Das Gericht hat Beweis erhoben durch Einholung eines schriftlichen Sachverständigengutachtens mit mehreren Ergänzungen gem. Beweisbeschluss vom 02.09.2011 (Bl. 80 d. A.), in Form der Änderung gem. Beschluss vom 07.05.2012 (Bl. 197 d. A.) und mit Beschlüssen vom 04.12.2012 (Bl. 293 d. A.) und vom 19.06.2013 (Bl. 341 d. A.).
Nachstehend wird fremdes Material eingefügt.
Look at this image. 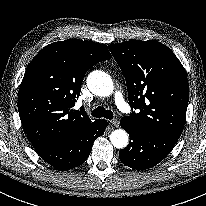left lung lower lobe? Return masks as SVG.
Listing matches in <instances>:
<instances>
[{"label": "left lung lower lobe", "mask_w": 206, "mask_h": 206, "mask_svg": "<svg viewBox=\"0 0 206 206\" xmlns=\"http://www.w3.org/2000/svg\"><path fill=\"white\" fill-rule=\"evenodd\" d=\"M121 127L130 136L128 146L119 152L123 164L137 170L151 168L161 162L172 150L178 139L138 129L123 118Z\"/></svg>", "instance_id": "obj_1"}]
</instances>
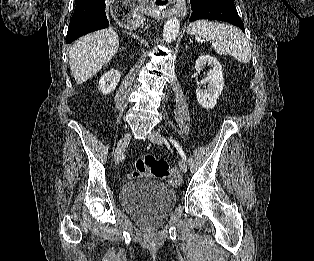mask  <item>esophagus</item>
Returning a JSON list of instances; mask_svg holds the SVG:
<instances>
[{"label":"esophagus","instance_id":"esophagus-1","mask_svg":"<svg viewBox=\"0 0 314 261\" xmlns=\"http://www.w3.org/2000/svg\"><path fill=\"white\" fill-rule=\"evenodd\" d=\"M156 10H158L165 16L172 15V14H178L179 16H182L186 13L184 0H175V3L164 4L162 8H159Z\"/></svg>","mask_w":314,"mask_h":261}]
</instances>
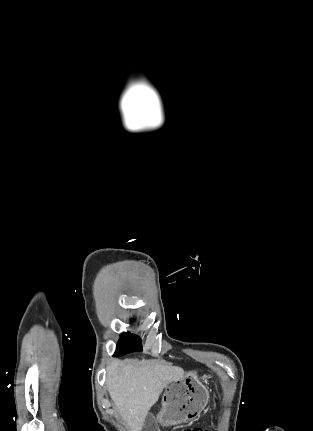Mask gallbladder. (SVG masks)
<instances>
[{"instance_id": "1", "label": "gallbladder", "mask_w": 313, "mask_h": 431, "mask_svg": "<svg viewBox=\"0 0 313 431\" xmlns=\"http://www.w3.org/2000/svg\"><path fill=\"white\" fill-rule=\"evenodd\" d=\"M156 425H157V422L154 419V417H147L146 422H145V427L148 430H155L156 429Z\"/></svg>"}]
</instances>
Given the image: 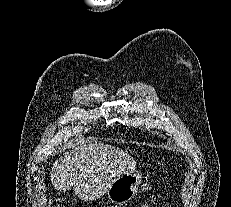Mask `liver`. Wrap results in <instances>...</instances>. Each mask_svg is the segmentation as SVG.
Instances as JSON below:
<instances>
[{
  "instance_id": "1",
  "label": "liver",
  "mask_w": 231,
  "mask_h": 207,
  "mask_svg": "<svg viewBox=\"0 0 231 207\" xmlns=\"http://www.w3.org/2000/svg\"><path fill=\"white\" fill-rule=\"evenodd\" d=\"M135 167L134 159L118 148L77 142L55 161L50 178L57 191L73 188L79 199L92 201L104 195L117 177Z\"/></svg>"
}]
</instances>
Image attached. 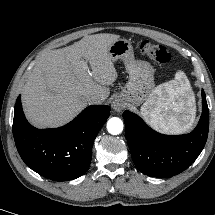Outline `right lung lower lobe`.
<instances>
[{
    "mask_svg": "<svg viewBox=\"0 0 215 215\" xmlns=\"http://www.w3.org/2000/svg\"><path fill=\"white\" fill-rule=\"evenodd\" d=\"M110 114L109 106L92 105L73 121L55 129H37L26 120L16 100L13 135L25 164L54 181H68L89 168L94 139Z\"/></svg>",
    "mask_w": 215,
    "mask_h": 215,
    "instance_id": "1",
    "label": "right lung lower lobe"
}]
</instances>
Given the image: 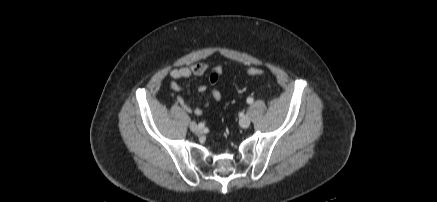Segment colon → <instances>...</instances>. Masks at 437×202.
Segmentation results:
<instances>
[{
    "mask_svg": "<svg viewBox=\"0 0 437 202\" xmlns=\"http://www.w3.org/2000/svg\"><path fill=\"white\" fill-rule=\"evenodd\" d=\"M264 71L260 68H256V67H251L247 70V74L249 76H253V77H258L263 75Z\"/></svg>",
    "mask_w": 437,
    "mask_h": 202,
    "instance_id": "obj_1",
    "label": "colon"
}]
</instances>
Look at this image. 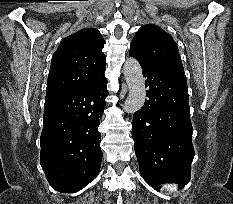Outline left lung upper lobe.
Instances as JSON below:
<instances>
[{"label": "left lung upper lobe", "instance_id": "left-lung-upper-lobe-1", "mask_svg": "<svg viewBox=\"0 0 233 204\" xmlns=\"http://www.w3.org/2000/svg\"><path fill=\"white\" fill-rule=\"evenodd\" d=\"M129 54L153 65L184 74L175 41L159 26H142L131 42Z\"/></svg>", "mask_w": 233, "mask_h": 204}]
</instances>
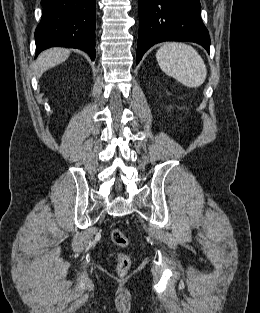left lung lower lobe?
<instances>
[{
    "mask_svg": "<svg viewBox=\"0 0 260 313\" xmlns=\"http://www.w3.org/2000/svg\"><path fill=\"white\" fill-rule=\"evenodd\" d=\"M200 12L199 0H139L137 64L151 46L163 41L195 42L209 52V32Z\"/></svg>",
    "mask_w": 260,
    "mask_h": 313,
    "instance_id": "left-lung-lower-lobe-1",
    "label": "left lung lower lobe"
}]
</instances>
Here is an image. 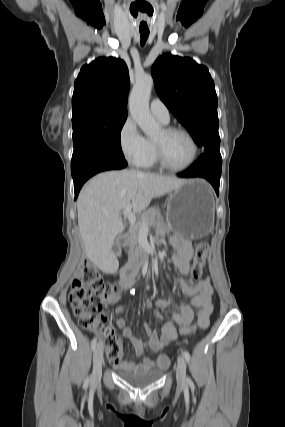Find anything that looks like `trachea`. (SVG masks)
I'll use <instances>...</instances> for the list:
<instances>
[{
	"instance_id": "trachea-1",
	"label": "trachea",
	"mask_w": 285,
	"mask_h": 427,
	"mask_svg": "<svg viewBox=\"0 0 285 427\" xmlns=\"http://www.w3.org/2000/svg\"><path fill=\"white\" fill-rule=\"evenodd\" d=\"M149 31H140L141 45L143 46L148 38Z\"/></svg>"
}]
</instances>
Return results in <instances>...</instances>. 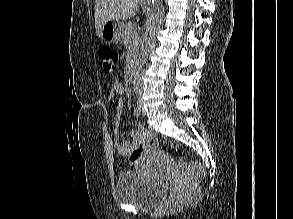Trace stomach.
<instances>
[{
    "label": "stomach",
    "instance_id": "stomach-1",
    "mask_svg": "<svg viewBox=\"0 0 293 219\" xmlns=\"http://www.w3.org/2000/svg\"><path fill=\"white\" fill-rule=\"evenodd\" d=\"M125 30V25L121 20L107 21L101 31V41L106 44H114L120 41Z\"/></svg>",
    "mask_w": 293,
    "mask_h": 219
}]
</instances>
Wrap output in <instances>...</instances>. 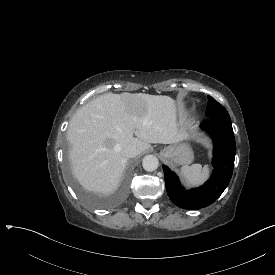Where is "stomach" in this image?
I'll use <instances>...</instances> for the list:
<instances>
[{
	"instance_id": "obj_1",
	"label": "stomach",
	"mask_w": 275,
	"mask_h": 275,
	"mask_svg": "<svg viewBox=\"0 0 275 275\" xmlns=\"http://www.w3.org/2000/svg\"><path fill=\"white\" fill-rule=\"evenodd\" d=\"M160 154L162 158L171 160L176 165H187L194 159L193 150L188 143L169 145Z\"/></svg>"
}]
</instances>
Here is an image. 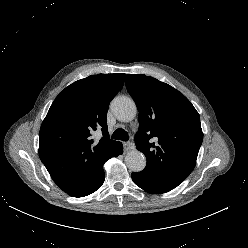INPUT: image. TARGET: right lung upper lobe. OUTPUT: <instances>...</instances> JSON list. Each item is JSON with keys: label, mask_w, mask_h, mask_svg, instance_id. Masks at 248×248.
<instances>
[{"label": "right lung upper lobe", "mask_w": 248, "mask_h": 248, "mask_svg": "<svg viewBox=\"0 0 248 248\" xmlns=\"http://www.w3.org/2000/svg\"><path fill=\"white\" fill-rule=\"evenodd\" d=\"M125 74H98L66 87L52 103L39 132V156L53 181L69 195L88 188L118 142L109 139L107 112ZM103 137L94 143L95 130Z\"/></svg>", "instance_id": "1"}]
</instances>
Wegen des Ergebnisses der Beweiserhebung wird Bezug genommen auf die im Sonderband befindlichen Gutachten des Sachverständigen … vom 30.11.2011, vom 28.06.2012 und vom 27.06.2013, ferner auf die mündlichen Erläuterungen des Sachverständigen … im Termin zur mündlichen Verhandlung vom 25.02.2014 (Protokoll, Bl. 443 – 450 d. A.).
Entscheidungsgründe
Die zulässige Klage ist begründet.
Der Klägerin steht der geltend gemachte Anspruch auf Durchführung von Mangelbeseitigungsarbeiten aus § 535 Abs. 1 S. 2 BGB zu. Hiernach hat der Vermieter die Mietsache dem Mieter in einem zum vertragsgemäßen Gebrauch geeigneten Zustand zu überlassen und sie während der Mietzeit in diesem Zustand zu erhalten. Der Vermieter ist demnach grundsätzlich zur Instandhaltung, d. h. der Erhaltung des vertrags- und ordnungsgemäßen Zustandes durch Beseitigung der durch Abnutzung, Alterung und Witterungseinwirkungen entstehenden baulichen und sonstigen Mängel verpflichtet.
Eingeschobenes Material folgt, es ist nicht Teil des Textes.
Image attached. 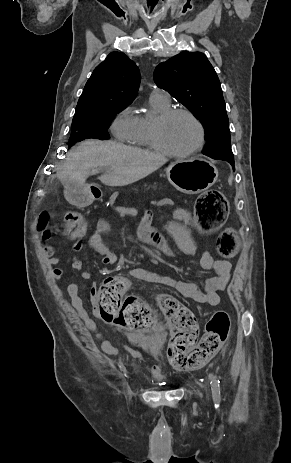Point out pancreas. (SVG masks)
Wrapping results in <instances>:
<instances>
[{
  "mask_svg": "<svg viewBox=\"0 0 291 463\" xmlns=\"http://www.w3.org/2000/svg\"><path fill=\"white\" fill-rule=\"evenodd\" d=\"M166 189L161 183L154 182V183H145L141 186V189L136 188L135 191L144 193V194H151V195H158L161 194Z\"/></svg>",
  "mask_w": 291,
  "mask_h": 463,
  "instance_id": "pancreas-1",
  "label": "pancreas"
}]
</instances>
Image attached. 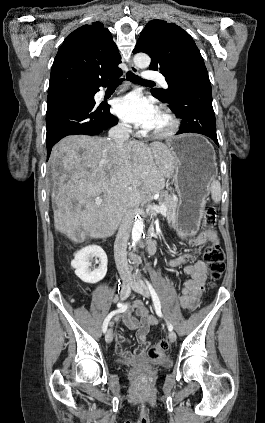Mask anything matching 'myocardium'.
<instances>
[{
  "label": "myocardium",
  "mask_w": 265,
  "mask_h": 423,
  "mask_svg": "<svg viewBox=\"0 0 265 423\" xmlns=\"http://www.w3.org/2000/svg\"><path fill=\"white\" fill-rule=\"evenodd\" d=\"M158 111L168 120V126L161 130H149V133L158 138H167L176 134L180 128L179 119L165 106H160Z\"/></svg>",
  "instance_id": "myocardium-1"
}]
</instances>
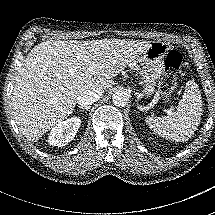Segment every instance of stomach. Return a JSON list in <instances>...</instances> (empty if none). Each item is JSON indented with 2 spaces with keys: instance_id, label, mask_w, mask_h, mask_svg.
I'll list each match as a JSON object with an SVG mask.
<instances>
[{
  "instance_id": "1",
  "label": "stomach",
  "mask_w": 215,
  "mask_h": 215,
  "mask_svg": "<svg viewBox=\"0 0 215 215\" xmlns=\"http://www.w3.org/2000/svg\"><path fill=\"white\" fill-rule=\"evenodd\" d=\"M172 50L169 43L162 41H153L150 45L139 55L137 61L138 73L142 76L144 83L143 93L150 96L155 91L156 80L164 72V60Z\"/></svg>"
}]
</instances>
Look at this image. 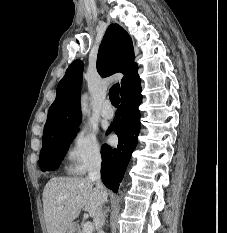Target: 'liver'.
I'll return each mask as SVG.
<instances>
[{"instance_id":"6515ba94","label":"liver","mask_w":227,"mask_h":233,"mask_svg":"<svg viewBox=\"0 0 227 233\" xmlns=\"http://www.w3.org/2000/svg\"><path fill=\"white\" fill-rule=\"evenodd\" d=\"M42 198L48 233H66L82 209L95 218L103 202V194L94 187V182L78 177L51 178Z\"/></svg>"}]
</instances>
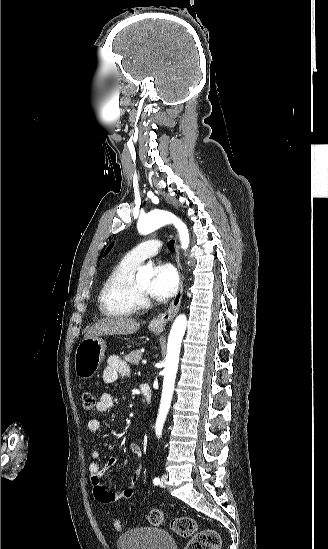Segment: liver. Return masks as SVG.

Dass in der Wohnung der Klägerin die von dieser behaupteten Mängel vorhanden sind, steht zur Überzeugung des Gerichts aufgrund des eingeholten Gutachtens des Sachverständigen … fest. Der Sachverständige hat in seinem ersten Gutachten vom 30.11.2011 festgestellt, dass sich im Wohnzimmer in der Raumecke und an der Wand hinter der Sitzgarnitur typische Symptome eines Schimmelpilzbefalls befänden, ferner im Schlafzimmer an den Fensterlaibungen entlang des Fensterblendrahmens, im Badezimmer an der Fensterlaibungen entlang des Fensterblendrahmens und in der Küche an den Fensterlaibungen entlang des Fensterblendrahmens und in der Raumecke neben dem Heizkörper oberhalb des Fußbodens. Zudem hat der Sachverständige hier noch ohne konkreten Beweisauftrag festgestellt, dass im Abstellraum Fleckenbildungen an der Außenwand sichtbar seien.
Den Feststellungen des Sachverständigen, denen die Parteien insoweit auch nicht widersprochen haben, schließt sich das Gericht insoweit an.
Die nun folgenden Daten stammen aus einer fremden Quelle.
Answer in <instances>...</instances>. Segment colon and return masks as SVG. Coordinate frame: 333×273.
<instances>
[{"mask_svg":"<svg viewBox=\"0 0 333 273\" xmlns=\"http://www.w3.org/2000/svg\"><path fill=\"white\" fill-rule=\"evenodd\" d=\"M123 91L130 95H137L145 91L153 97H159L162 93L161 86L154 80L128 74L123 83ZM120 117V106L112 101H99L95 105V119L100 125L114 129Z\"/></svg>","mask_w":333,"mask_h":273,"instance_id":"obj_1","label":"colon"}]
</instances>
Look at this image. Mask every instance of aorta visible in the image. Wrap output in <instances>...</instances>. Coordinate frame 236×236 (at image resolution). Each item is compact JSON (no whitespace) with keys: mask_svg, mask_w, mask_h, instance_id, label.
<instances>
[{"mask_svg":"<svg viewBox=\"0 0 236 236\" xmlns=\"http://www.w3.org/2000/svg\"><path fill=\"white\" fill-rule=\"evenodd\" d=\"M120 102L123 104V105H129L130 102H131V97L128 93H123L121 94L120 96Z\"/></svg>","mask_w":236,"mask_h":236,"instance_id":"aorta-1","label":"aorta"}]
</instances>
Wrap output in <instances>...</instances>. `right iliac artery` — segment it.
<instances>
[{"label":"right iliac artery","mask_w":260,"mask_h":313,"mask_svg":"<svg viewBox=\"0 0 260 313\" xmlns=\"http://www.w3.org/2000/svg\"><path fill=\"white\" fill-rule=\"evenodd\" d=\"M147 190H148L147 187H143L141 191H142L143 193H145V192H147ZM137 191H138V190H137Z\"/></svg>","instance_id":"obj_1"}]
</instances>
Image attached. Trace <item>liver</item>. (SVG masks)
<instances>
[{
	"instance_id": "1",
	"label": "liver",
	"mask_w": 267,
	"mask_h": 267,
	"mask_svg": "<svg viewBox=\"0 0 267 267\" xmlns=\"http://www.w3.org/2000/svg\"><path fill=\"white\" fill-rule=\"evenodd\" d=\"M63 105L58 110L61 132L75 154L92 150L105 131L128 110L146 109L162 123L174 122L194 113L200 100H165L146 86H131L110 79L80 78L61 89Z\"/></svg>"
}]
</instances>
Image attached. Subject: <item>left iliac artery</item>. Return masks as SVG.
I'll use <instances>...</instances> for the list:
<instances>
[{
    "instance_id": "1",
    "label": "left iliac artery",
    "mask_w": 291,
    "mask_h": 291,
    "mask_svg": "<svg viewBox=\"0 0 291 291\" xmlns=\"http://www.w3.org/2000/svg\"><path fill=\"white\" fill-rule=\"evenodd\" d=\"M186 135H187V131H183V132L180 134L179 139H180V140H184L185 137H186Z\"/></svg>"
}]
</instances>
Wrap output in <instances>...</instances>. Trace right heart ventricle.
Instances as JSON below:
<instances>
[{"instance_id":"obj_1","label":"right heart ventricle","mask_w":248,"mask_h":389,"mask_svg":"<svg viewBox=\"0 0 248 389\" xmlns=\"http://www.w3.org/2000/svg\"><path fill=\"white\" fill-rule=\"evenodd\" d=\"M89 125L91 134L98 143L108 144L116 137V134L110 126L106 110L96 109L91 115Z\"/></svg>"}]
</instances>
Die Beklagte ist zur Beseitigung der festgestellten Mängel auch verpflichtet, da sie den insoweit ihr obliegenden Beweis, dass die Mängel nicht bauartbedingt sind, nicht führen konnte.
Bei Vorhandensein von Feuchtigkeit und Schimmelbildungen hat nach der sogenannten Gefahrkreistheorie der Vermieter den Beweis zu führen, dass der Schimmel nicht auf bauseitige Ursachen zurückzuführen ist, und dass der Zustand der Fenster und Türen sowie der Heizung keinen Einfluss auf die Mängel ausübt (vgl. Schmidt-Futterer-Eisenschmid, 11. Aufl., § 536 BGB Rn. 501). Hierbei muss der Vermieter den Beweis führen, dass aus technisch-handwerklicher Sicht auszuschließen ist, dass der Schimmel auf die Bausubstanz zurückzuführen ist. Erst wenn der Vermieter diesen Beweis geführt hat, muss der Mieter beweisen, das der Schimmel nicht durch ein etwa vertragswidriges Heiz- und Lüftungsverhalten entstanden ist (vgl. auch LG Bonn, Urteil vom 13.09.2012, AZ: 6 S 69/12 – zitiert nach juris –).
Vorliegend konnte die Beklagte als Vermieterin gerade nicht ausschließen, dass die Feuchtigkeit und Schimmelerscheinungen auf die Bausubstanz zurückzuführen ist.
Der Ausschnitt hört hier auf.